What is being asked ▸ Nothing other than the lines from the one containing "2026-07-20 13:29:10" through the close of the entries below should be printed, each exactly.
--------
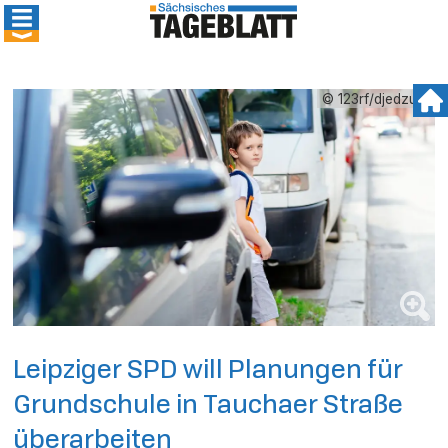
© 123rf/djedzura
Leipziger SPD will Planungen für
Grundschule in Tauchaer Straße
überarbeiten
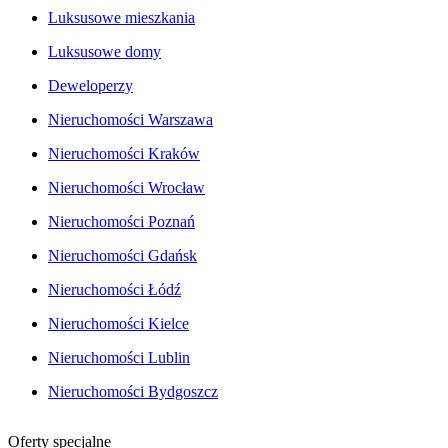
Luksusowe mieszkania
Luksusowe domy
Deweloperzy
Nieruchomości Warszawa
Nieruchomości Kraków
Nieruchomości Wrocław
Nieruchomości Poznań
Nieruchomości Gdańsk
Nieruchomości Łódź
Nieruchomości Kielce
Nieruchomości Lublin
Nieruchomości Bydgoszcz
Oferty specjalne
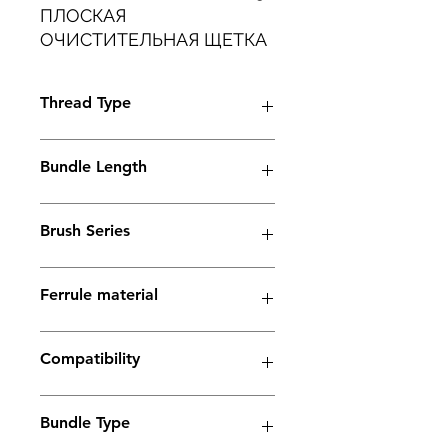
ПЛОСКАЯ
ОЧИСТИТЕЛЬНАЯ ЩЕТКА
ДЛЯ СВАРКИ ДЛЯ
ТЯЖЕЛЫХ
Thread Type
ПРОМЫШЛЕННЫХ
ПРИМЕНЕНИЙ.
M6
Bundle Length
38mm
Brush Series
Thunder Series
Ferrule material
Copper
Compatibility
Electrolyte weld cleaning
Bundle Type
machines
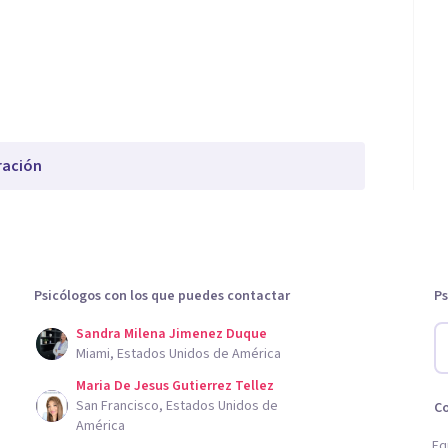
ración
Psicólogos con los que puedes contactar
Ps
Sandra Milena Jimenez Duque
Miami, Estados Unidos de América
Maria De Jesus Gutierrez Tellez
San Francisco, Estados Unidos de
C
América
Eq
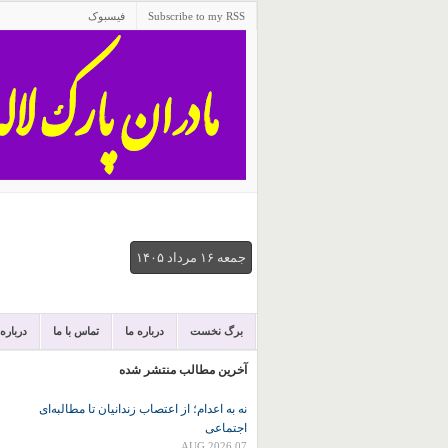
Subscribe to my RSS
فیسبوک
جمعه ۱۶ مرداد ۱۴۰۵
برگ نخست
درباره ما
تماس با ما
درباره
آخرین مطالب منتشر شده
نه به اعدام؛ از اعتصاب زندانیان تا مطالبه‌ای
اجتماعی
07 AUG 2026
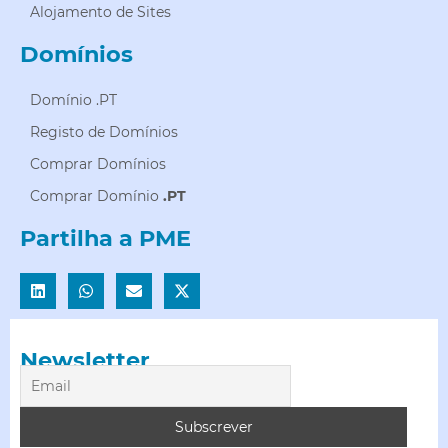
Alojamento de Sites
Domínios
Domínio .PT
Registo de Domínios
Comprar Domínios
Comprar Domínio
.PT
Partilha a PME
Newsletter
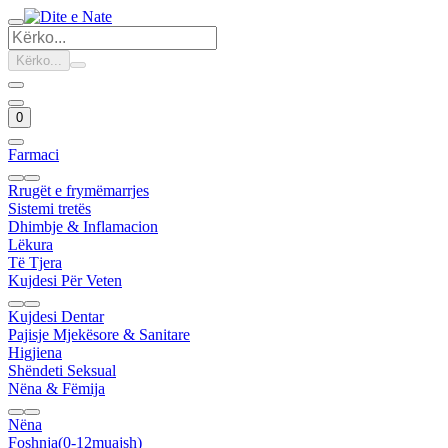
Kërko...
0
Farmaci
Rrugët e frymëmarrjes
Sistemi tretës
Dhimbje & Inflamacion
Lëkura
Të Tjera
Kujdesi Për Veten
Kujdesi Dentar
Pajisje Mjekësore & Sanitare
Higjiena
Shëndeti Seksual
Nëna & Fëmija
Nëna
Foshnja(0-12muajsh)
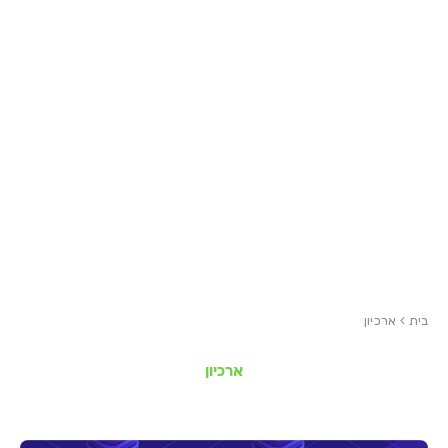
בית
ארכיון
התוכן
ארכיון
המרכזי,
באפשרותך
ללחוץ
אנטר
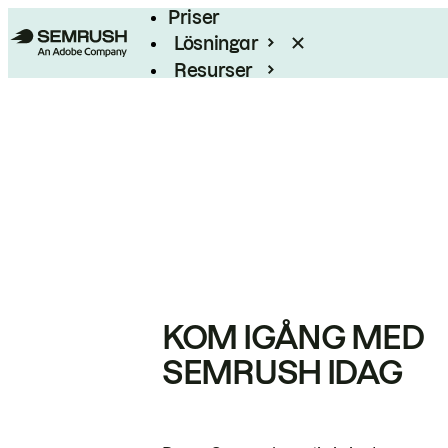
Priser
Lösningar
Resurser
Enterprise
KOM IGÅNG MED
SEMRUSH IDAG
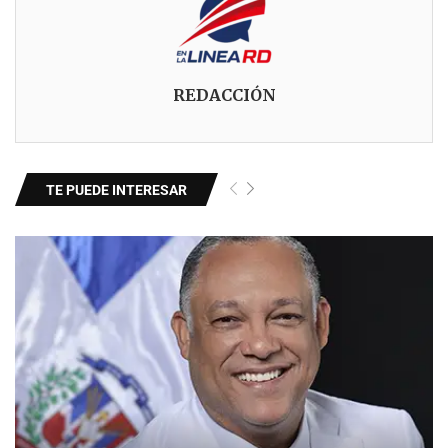
REDACCIÓN
TE PUEDE INTERESAR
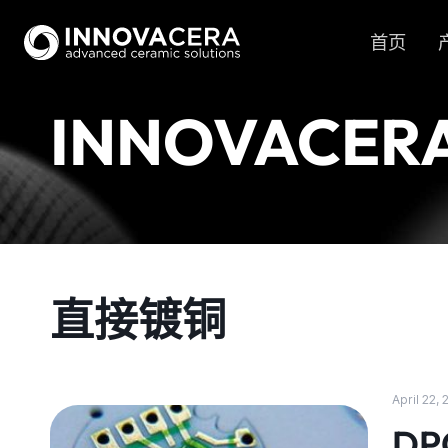
首页
INNOVACER
直接镀铜
April 22,
D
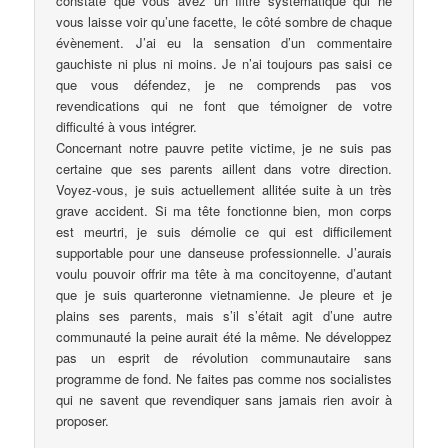
constate que vous avez un filtre systématique qui ne
vous laisse voir qu’une facette, le côté sombre de chaque
évènement. J’ai eu la sensation d’un commentaire
gauchiste ni plus ni moins. Je n’ai toujours pas saisi ce
que vous défendez, je ne comprends pas vos
revendications qui ne font que témoigner de votre
difficulté à vous intégrer.
Concernant notre pauvre petite victime, je ne suis pas
certaine que ses parents aillent dans votre direction.
Voyez-vous, je suis actuellement allitée suite à un très
grave accident. Si ma tête fonctionne bien, mon corps
est meurtri, je suis démolie ce qui est difficilement
supportable pour une danseuse professionnelle. J’aurais
voulu pouvoir offrir ma tête à ma concitoyenne, d’autant
que je suis quarteronne vietnamienne. Je pleure et je
plains ses parents, mais s’il s’était agit d’une autre
communauté la peine aurait été la même. Ne développez
pas un esprit de révolution communautaire sans
programme de fond. Ne faites pas comme nos socialistes
qui ne savent que revendiquer sans jamais rien avoir à
proposer.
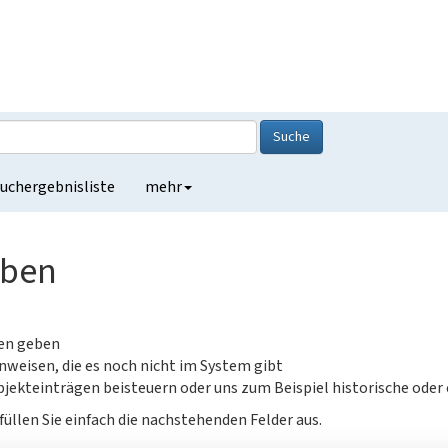
Suche
uchergebnisliste
mehr
eben
gen geben
nweisen, die es noch nicht im System gibt
jekteinträgen beisteuern oder uns zum Beispiel historische oder
füllen Sie einfach die nachstehenden Felder aus.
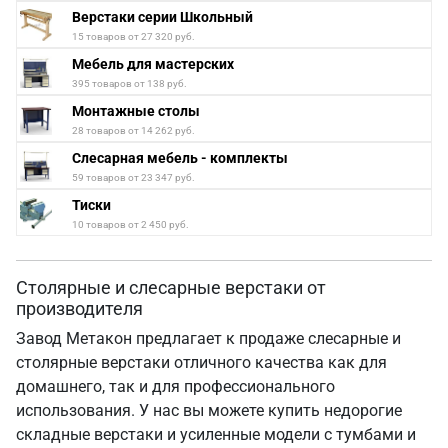
Верстаки серии Школьный
15 товаров от 27 320 руб.
Мебель для мастерских
395 товаров от 138 руб.
Монтажные столы
28 товаров от 14 262 руб.
Слесарная мебель - комплекты
59 товаров от 23 347 руб.
Тиски
10 товаров от 2 450 руб.
Столярные и слесарные верстаки от
производителя
Завод Метакон предлагает к продаже слесарные и
столярные верстаки отличного качества как для
домашнего, так и для профессионального
использования. У нас вы можете купить недорогие
складные верстаки и усиленные модели с тумбами и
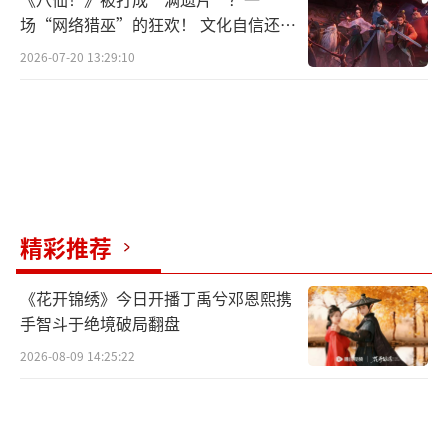
场“网络猎巫”的狂欢！ 文化自信还是
焦虑？
2026-07-20 13:29:10
精彩推荐
《花开锦绣》今日开播丁禹兮邓恩熙携
手智斗于绝境破局翻盘
2026-08-09 14:25:22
--------
Output below ▸
2026-07-20 13:29:10
精彩推荐
《花开锦绣》今日开播丁禹兮邓恩熙携
手智斗于绝境破局翻盘
2026-08-09 14:25:22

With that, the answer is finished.